It's been an interesting week and it's only Wednesday. I find myself sitting at the Reference Desk twelve hours after arriving to work. Our Director is in Columbus for OPAL (not the one that gets all of the biblioblogosphere hype) and OhioLINK meetings. One coworker is out sick with something that sounds like bronchitis and another coworker is recovering from major surgery. So, that leaves just two of us and Brian normally works late on Thursdays…so here I am writing this blog post.
I have been able to use this time to catch up on some recent journal articles. Steven Bell has a good article, "Stop IAKT syndrome with student live demos," in the latest issue of Reference Services Review. [OhioLINK link | everyone else link] Steven does an excellent job of laying out the benefits and challenges to turning over the keyboard to a student during instruction.
I don't think we are running into many students that are suffering from "I already know it syndrome" in our classes. If they feel that way, they are doing a good job of hiding their boredom.

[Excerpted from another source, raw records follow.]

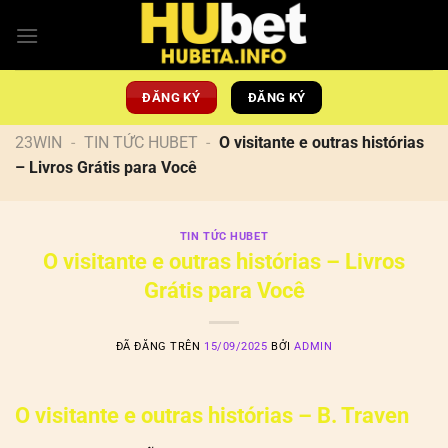
Chuyển
đến
nội
dung
ĐĂNG KÝ
ĐĂNG KÝ
23WIN
-
TIN TỨC HUBET
-
O visitante e outras histórias
– Livros Grátis para Você
TIN TỨC HUBET
O visitante e outras histórias – Livros
Grátis para Você
ĐÃ ĐĂNG TRÊN
15/09/2025
BỞI
ADMIN
O visitante e outras histórias – B. Traven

Kate and I have been using students to demonstrate searches during instruction this academic year. We don't have student computers (yet) in our instruction room. We reserve computers in the lab on the first floor and have the students work together for about 15 to 20 minutes at the start of class. Then we go back upstairs and ask for volunteers to show us what they searched, what they found, and why they chose certain articles. It has worked out well for introductory speech, composition, and some disciplinary entry level classes as well. We have received positive faculty feedback. We have be doing 3-2-1 assessment and the student comments are positive too.
So if you're still being the "sage on the stage", you might want to give this a try.